Quincy April 14th 1817
I am greatly obliged to you for your kind letter of the 10th. of Feb’y, & you cannot be more <
sensible> deeply impressed, than I am with a sense of the great importance of its contents.
New England could never be said to have a commanding influence in the counsels of the Union. In times when she has been constantly obliged to make many concessions beyond the bounds of justice to herself, to the southern & middle States, in order to get along with the public. But the unequal progress of population arising partly from accessions of foreigners & partly from emigrations from New England have given such a decisive majority of numbers against her that she now lies at <
the> mercy. To this unfortunate result, several causes have conspired.

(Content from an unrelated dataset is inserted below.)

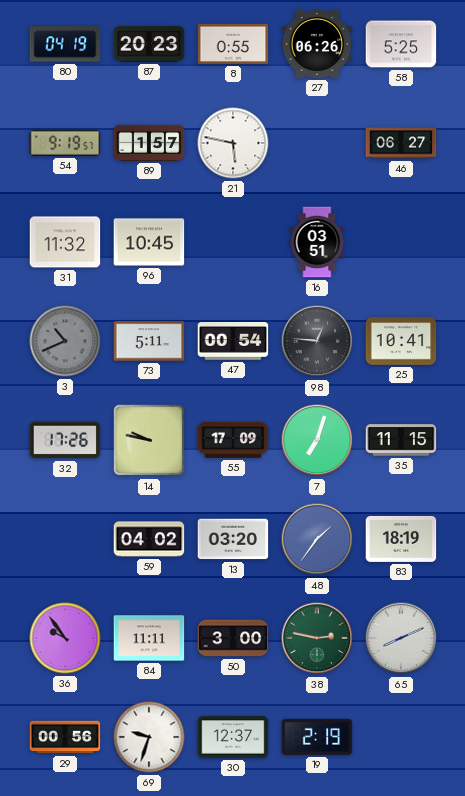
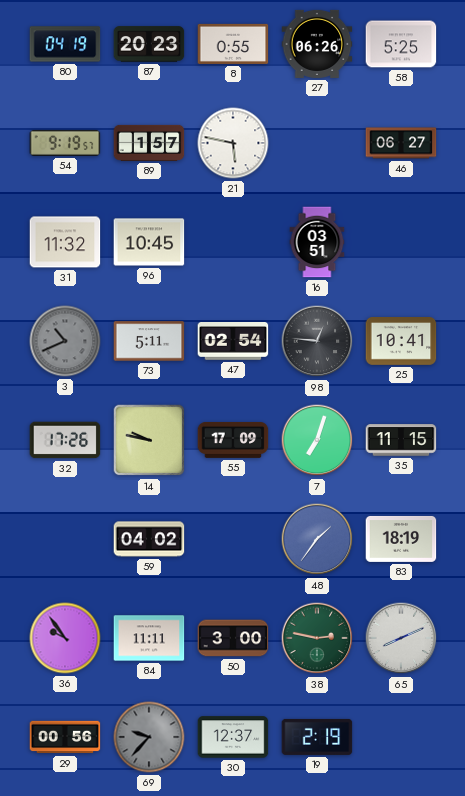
47: 00:54 -> 02:54
13: 03:20 -> none
69: 9:33 -> 9:37
69 dial: white -> grey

Although, from the annihilation of the French power in America in 1759 to 1775—the principal opposition to the British design of enslaving us was in Boston at the head of New-England, there was a very powerful party fanatically attached to Great Britain & that Party has been constantly though covertly animated with an inveterate hatred against every man who was conspicuous in the revolution—They have had the address while they have enriched themselves with enormous wealth, to impoverish & ruin the families of all the whigs & what is worse, with infernal malice, they have belied & blackened their characters with posterity. “If,” the strong points of party in “the East appear” they do but appear, “in a measure to be abandoned” < in a measure to be abandoned> Incedis per ignes Supposites cineri doloso. Since the date of your letter Mr. Monroe has called J Q A—to his counsels. All I can say is, I hope you will all watch over him & assist him in doing his duty in the office to which he is appointed, leaving the future to Providence & the people. I will hazard an opinion, & that is that he will have enemies more in number & more insidious in character in New-England than in any other section of the nation. I may be too jealous for I must acknowledge. I have not heard or read of any opposition or complaint in any part of New-England. I perfectly agree with you, that the contrast between the Policy of Virginia & that of Massachusetts is very striking, Virginians I have seen for more than 40 years, supporting each other; and Massachusitensians tearing one-another to pieces. The national Government has gained one advantage in Connecticut, & it is no small humiliation, for the disaffected, to be compelled to have recourse to such a character as Gen Brooks, who is not the man of their dear delight, 17 or 18 years ago I nominated him to be a national General, when they would not approve him.
Sympathizing with you in the loss of a learned & excellent Grandfather & my very good friend President Wheelock, I am, Sir with great esteem your obliged servant
MHi: Adams Family Papers, Letterbooks.